The Scientific Benefits of Meditation

Article by Joseph P. Kauffman

Meditation has been practiced for centuries by cultures around the world and by people of all ages. It is not a religious practice, though it can be spiritual. It is more of a psychological and therapeutic technique for one to be able to control their mind, their life experience, and their own state of being. This can only be achieved when one is fully and totally aware of one’s attention in the present moment.

Though meditation has been known for millennia, the scientifically proven benefits of meditation have come to light in more recent years. Science has now proven to us that meditation has numerous benefits.

Physical Benefits of Meditation

  • Lowers high blood pressure.
  • Lowers the levels of blood lactate, reducing anxiety attacks.
  • Decreases tension-related pain, such as tension headaches, ulcers, insomnia, muscle and joint problems.
  • Increases serotonin production that improves mood and behavior.
  • Improves the immune system.
  • Increases the energy level, as you gain an inner source of energy.


Mental Benefits of Mediation

  • Decreases anxiety.
  • Improves emotional stability.
  • Increases creativity.
  • Increases happiness.
  • Reduces stress.
  • Develops intuition.
  • Allows you to gain clarity and peace of mind.
  • Makes problems smaller and less important.
  • Sharpens the mind by increasing focus, and expands the mind through relaxation.

Modern studies suggest that meditation helps the mind and body quickly recover from stress and stressful situations. For example, practicing meditation lessens the inflammatory response in people exposed to psychological stressors, particularly for long-term meditators. According to neuroscience research, mindfulness practices dampen activity in our amygdala and increase the connections between the amygdala and prefrontal cortex. Both of these parts of the brain help us to be less reactive to stressors and to recover better from stress when we experience it.

Many well-designed studies have also shown that practicing loving-kindness meditation increases our willingness to take action to relieve another’s suffering. It appears to do this by lessening amygdala activity in the presence of suffering, while also activating circuits in the brain that are connected to good feelings and love.

For longtime meditators, activity in the “default network”—the part of our brains that, when not busy with focused activity, ruminates on thoughts, feelings, and experiences—quiets down, suggesting less rumination about ourselves and our place in the world.

There are many studies that have also discovered a positive link between mindfulness and relationship quality.
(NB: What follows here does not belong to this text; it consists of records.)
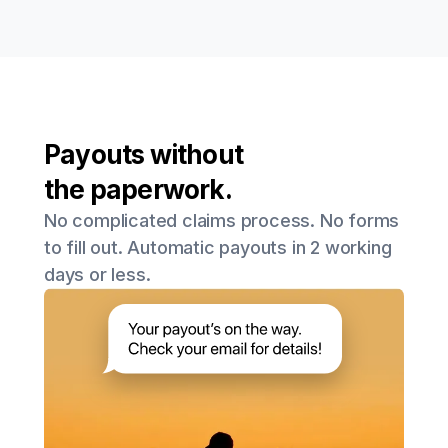
Payouts without
the paperwork.
No complicated claims process. No forms
to fill out. Automatic payouts in 2 working
days or less.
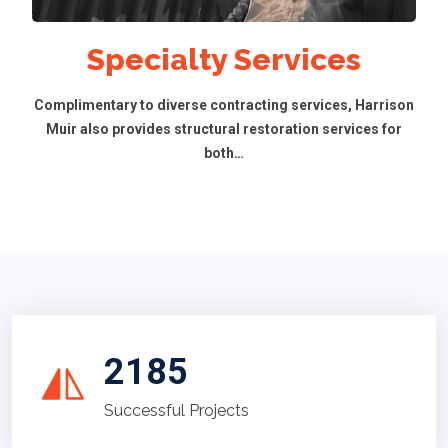
Specialty Services
Complimentary to diverse contracting services, Harrison
Muir also provides structural restoration services for
both…
2185
Successful Projects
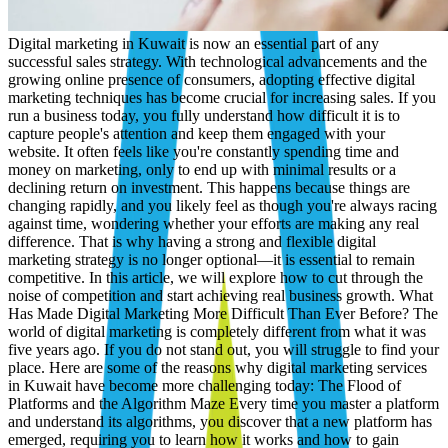
Digital marketing in Kuwait is now an essential part of any successful sales strategy. With technological advancements and the growing online presence of consumers, adopting effective digital marketing techniques has become crucial for increasing sales. If you run a business today, you fully understand how difficult it is to capture people's attention and keep them engaged with your website. It often feels like you're constantly spending time and money on marketing, only to end up with minimal results or a declining return on investment. This happens because things are changing rapidly, and you likely feel as though you're always racing against time, wondering whether your efforts are making any real difference. That is why having a strong and flexible digital marketing strategy is no longer optional—it is essential to remain competitive. In this article, we will explore how to cut through the noise of competition and start achieving real business growth. What Has Made Digital Marketing More Difficult Than Ever Before? The world of digital marketing is completely different from what it was five years ago. If you do not stand out, you will struggle to find your place. Here are some of the reasons why digital marketing services in Kuwait have become more challenging today: The Flood of Platforms and the Algorithm Maze Every time you master a platform and understand its algorithms, you discover that a new platform has emerged, requiring you to learn how it works and how to gain visibility on it. From Twitter and Facebook to TikTok, Snapchat, Threads, and many others. The Challenge of Capturing Attention Because of the overwhelming volume of text, images, and videos, audience attention spans have become extremely short. You now have only a few seconds to grab attention; otherwise, potential customers will quickly move on to your competitors. Rising Audience Expectations Today's consumers are smarter and more demanding. They expect brands to understand them, communicate in their language, and provide real value before earning their trust. People want content that resonates emotionally—whether it makes them smile, solves a problem they face, or adds something positive to their day. If you fail to provide that, they will not hesitate to switch to a competitor who does. Although competition has become fiercer, opportunities still exist for businesses that understand and apply the new rules and strategies. So, what are the best digital marketing strategies in Kuwait? The Top 6 Digital Marketing Strategies in Kuwait Here are some strategies that can be highly effective in a rapidly growing market such as Kuwait: Plan for Your Target Audience with Precision Create clear and simple audience personas based on factors such as age, profession, interests, challenges, and goals. You can gain a deeper understanding of your audience in the Kuwaiti market by: Using Google Analytics to identify demographic data, geographic locations, device types, and online behavior. Reviewing social media analytics to understand engagement patterns, top-performing content, and audience interests. Conducting customer surveys or feedback forms to gather opinions and insights. Invest in High-Quality Visual Content You only have a few seconds to capture someone's attention. If your visuals are dull or cluttered, visitors will leave immediately. Tell stories through visuals: Infographics simplify complex information, videos demonstrate how things work, and high-quality images create emotional connections. All of these elements keep people engaged for longer. Write compelling headlines: Headlines are what stop people from scrolling. Make them short, powerful, and curiosity-driven. Example: "This One Change Increased Sales by 42%." Use the right dimensions: Instagram, Facebook, and LinkedIn all require different image sizes. Do not post the same design everywhere. Adjust dimensions to ensure your content looks clean and professional. Focus on Multi-Channel Marketing Recommended digital marketing channels in Kuwait: Search Engine Optimization (SEO) Increase organic website traffic by improving your search engine rankings through keyword optimization, Technical SEO, and high-quality content. Paid Advertising (PPC and Social Ads) Launch highly targeted advertising campaigns on search engines (Google Ads, Bing Ads) and social media platforms (Facebook, Instagram, LinkedIn, TikTok, and X) to achieve immediate visibility, traffic, and conversions. This includes search ads, display ads, YouTube advertising, and paid social campaigns. Social Media Marketing Build brand awareness and engage your audience on platforms such as Facebook, Instagram, LinkedIn, TikTok, and X (formerly Twitter). This includes: Organic Social Media Marketing: Engaging audiences through regular content publishing, community management, and organic follower growth. Paid Social Advertising: Running targeted campaigns designed to reach specific demographics and interest groups. Email Marketing Nurture leads, promote offers, and retain customers through personalized, value-driven email campaigns. Content Marketing Attract, educate, and convert your audience through blogs, videos, podcasts, infographics, and other content formats. Affiliate Marketing and Influencer Marketing Partner with content creators, bloggers, and influencers who can promote your products or services to their loyal audiences. A multi-channel approach increases brand visibility, ensures your presence wherever your audience is active, and improves customer touchpoints. Use Social Proof to Build Credibility and Trust You can achieve this by: Showcasing Genuine Customer Reviews Highlight reviews and testimonials on your website, product pages, landing pages, and social media channels. You will notice that companies providing digital marketing services in Kuwait pay close attention to this aspect. Whenever possible, feature both written and video testimonials. Encourage and Share User-Generated Content (UGC) Ask satisfied customers to tag your brand, share photos or videos of your product in use, or talk about their experiences. Collaborate with Relevant Influencers Even micro-influencers with relatively small but highly loyal audiences can generate significant impact if their followers genuinely trust them. Optimize for Mobile Users More than 60% of web visitors access websites through mobile devices. Therefore, your digital platforms must provide a seamless and flawless mobile experience. How to Optimize for Mobile Devices Use a responsive website design that adapts to any screen size. Ensure your website looks excellent on smaller screens, with easy-to-click buttons, readable text, and fast-loading pages. Maintain high page-loading speeds using tools such as Google PageSpeed Insights. Simplify website navigation and forms for easier use on mobile devices. Optimize email designs for mobile viewing and include clear call-to-action (CTA) buttons. Use vertical video formats for social media Stories and Reels. Use Google Analytics to understand how mobile users behave on your website. Are they leaving quickly? Are they getting stuck on a specific page? Identify issues and fix them immediately. Measure, Test, and Continuously Improve Successful marketers rely on performance metrics to shape strategies and improve outcomes. Test Continuously Conduct A/B testing on everything: headlines, images, CTA buttons, email subject lines, and landing pages. Small changes can result in significant improvements in click-through rates, conversions, and customer engagement. Monitor the Right Metrics Focus on the numbers that directly impact your business: Bounce Rate: Are people leaving your page too quickly? Conversion Rate: Are visitors taking the actions you want them to take? Return on Investment (ROI): Is your marketing spend generating more revenue than it costs? Take Advantage of Available Tools Tools such as Google Data Studio, Meta Business Suite, and Hotjar provide clear and actionable insights into your campaigns, often at little or no cost. Why Should You Choose A2M in Kuwait? A2M is a digital marketing agency providing digital marketing services in Kuwait and beyond. It combines strategic thinking with creative execution, making it a true partner rather than just a service provider. What truly sets A2M apart is that its decisions are based on measurable data and evidence rather than intuition or personal preferences. Every strategy stems from a deep analysis of the market, competitors, and target audience behavior, reducing budget waste and maximizing the return on every dinar spent. In addition, A2M is committed to complete transparency throughout every stage of the process. You always know what is happening, what comes next, and what results have been achieved so far. Its track record speaks for itself: More than 100 completed projects. More than 120 satisfied clients. 50 technologies implemented across diverse industries. If you are looking for an agency that delivers on time, communicates honestly, and prioritizes your success above everything else, you do not need to look any further. What Do Our Clients Say About Working With Us? By providing digital marketing services in Kuwait and beyond, client experiences have become the ultimate measure of our success. Ahmed Ali, a Director, summarized his experience in a single statement that says it all: "A2M Agency completely transformed our digital presence. Working with them felt like having an extension of our own team." This is exactly what A2M strives to achieve in every partnership—not a client-vendor relationship, but one team working toward a shared goal. From a creative production perspective, Sarah Connor, Marketing Director, says: "Top-tier production quality across all our marketing videos. We highly recommend them." A simple statement that reflects a standard A2M never compromises on, regardless of project size. When it comes to measurable business outcomes, Michael Jor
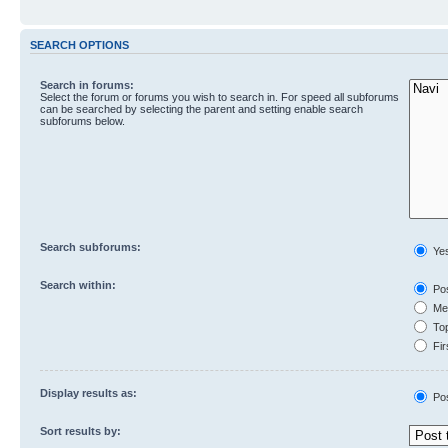
SEARCH OPTIONS
Search in forums:
Select the forum or forums you wish to search in. For speed all subforums
can be searched by selecting the parent and setting enable search
subforums below.
Search subforums:
Ye
Search within:
Pos
Mes
Top
Fir
Display results as:
Po
Sort results by:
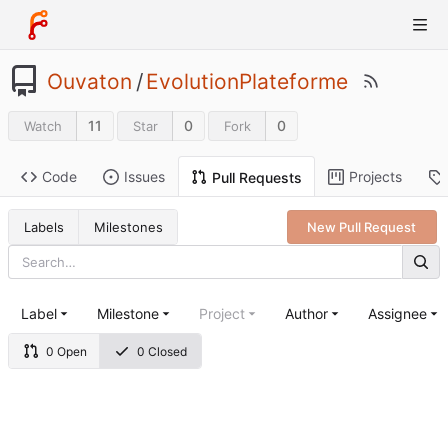
Ouvaton
/
EvolutionPlateforme
11
0
0
Watch
Star
Fork
Code
Issues
Projects
Pull Requests
Labels
Milestones
New Pull Request
Label
Milestone
Project
Author
Assignee
0 Open
0 Closed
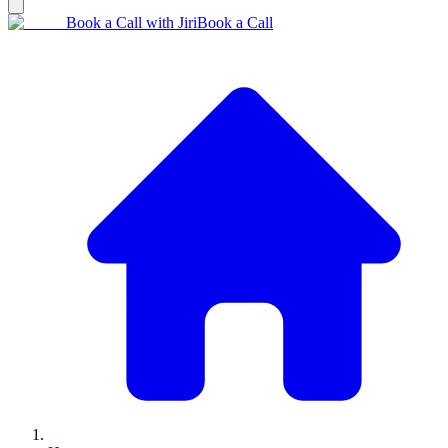
Book a Call with Jiri
Book a Call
For example, in one 2016 study, researchers measured mindfulness in 88 couples. They then took cortisol levels in each couple before and after they discussed a conflict in their relationship. As one might expect, cortisol levels spiked during the discussion, a sign of high stress. But levels in the most mindful people—both men and women—were quicker to return to normal after the conflict ended, suggesting they were able to remain calm.
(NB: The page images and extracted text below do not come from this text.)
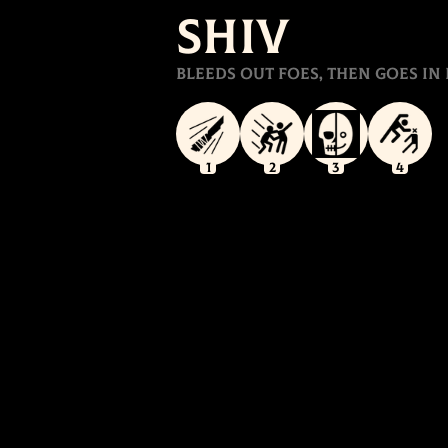
Shiv
Bleeds out foes, then goes in 
1
2
3
4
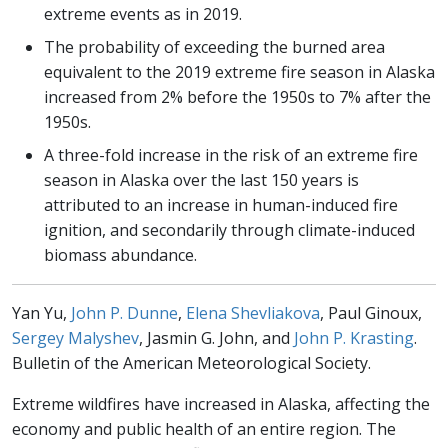
extreme events as in 2019.
The probability of exceeding the burned area
equivalent to the 2019 extreme fire season in Alaska
increased from 2% before the 1950s to 7% after the
1950s.
A three-fold increase in the risk of an extreme fire
season in Alaska over the last 150 years is
attributed to an increase in human-induced fire
ignition, and secondarily through climate-induced
biomass abundance.
Yan Yu,
John P. Dunne
,
Elena Shevliakova
, Paul Ginoux,
Sergey Malyshev
, Jasmin G. John, and
John P. Krasting
.
Bulletin of the American Meteorological Society.
Extreme wildfires have increased in Alaska, affecting the
economy and public health of an entire region. The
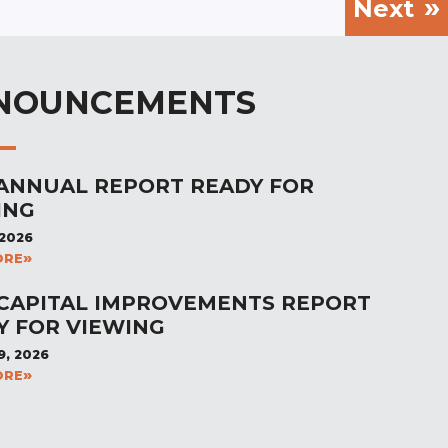
Next
NOUNCEMENTS
 ANNUAL REPORT READY FOR
ING
 2026
ORE
 CAPITAL IMPROVEMENTS REPORT
Y FOR VIEWING
9, 2026
ORE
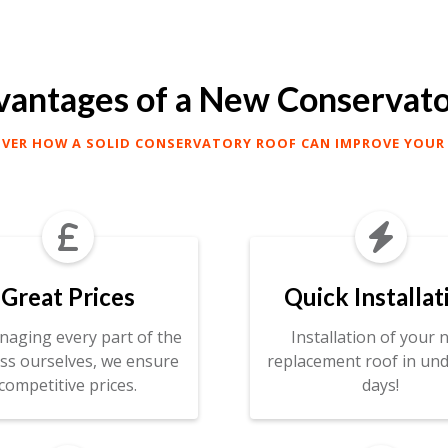
antages of a New Conservat
OVER HOW A SOLID CONSERVATORY ROOF CAN IMPROVE YOUR


Great Prices
Quick Installat
naging every part of the
Installation of your 
ss ourselves, we ensure
replacement roof in und
competitive prices.
days!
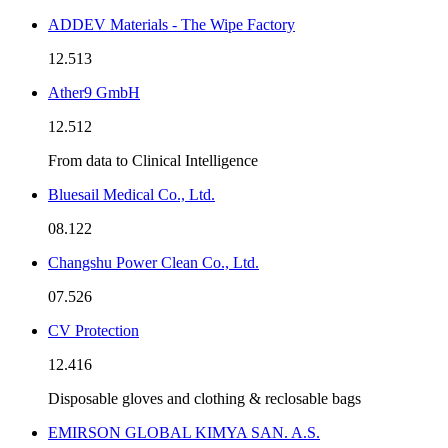
ADDEV Materials - The Wipe Factory
12.513
Ather9 GmbH
12.512
From data to Clinical Intelligence
Bluesail Medical Co., Ltd.
08.122
Changshu Power Clean Co., Ltd.
07.526
CV Protection
12.416
Disposable gloves and clothing & reclosable bags
EMIRSON GLOBAL KIMYA SAN. A.S.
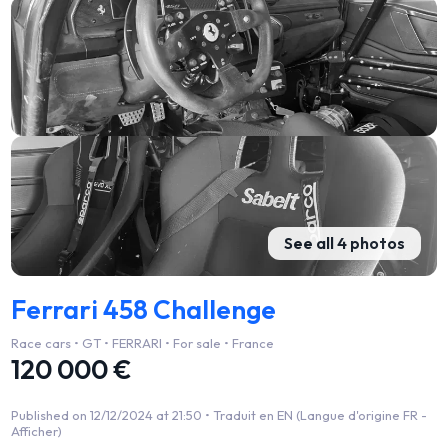
See all 4 photos
Ferrari 458 Challenge
Race cars • GT • FERRARI • For sale • France
120 000 €
Published on 12/12/2024 at 21:50 •
Traduit en EN (Langue d'origine FR -
Afficher)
Mindfulness practice is also linked to better relationships with your kids. Studies have found that mindfulness practice can lessen stress, depression, and anxiety in parents of preschoolers and children with disabilities. Mindful parenting is also linked to more positive behavior in kids.


Incorporating Meditation Into Your Life

There are numerous studies that scientifically reveal the benefits of meditation, but the true benefit of it comes from your own personal experience. While even one meditation session can provide a moment of peace and ease, to really receive the benefits of meditation, frequent practice is necessary. Even as little as ten minutes a day can make a drastic improvement in your health and wellness. Meditation is something that should be enjoyed; it should be seen as something fun and relaxing, not a discipline that is a struggle to practice. It may be a difficult practice to begin, but start slowly. Dedicate yourself to 5 minutes a day, and then increase the amount of time as it feels appropriate for you. In time, you’ll discover that your mind is more calm, your body is more relaxed, and you are more present and alive to the direct experience of your life.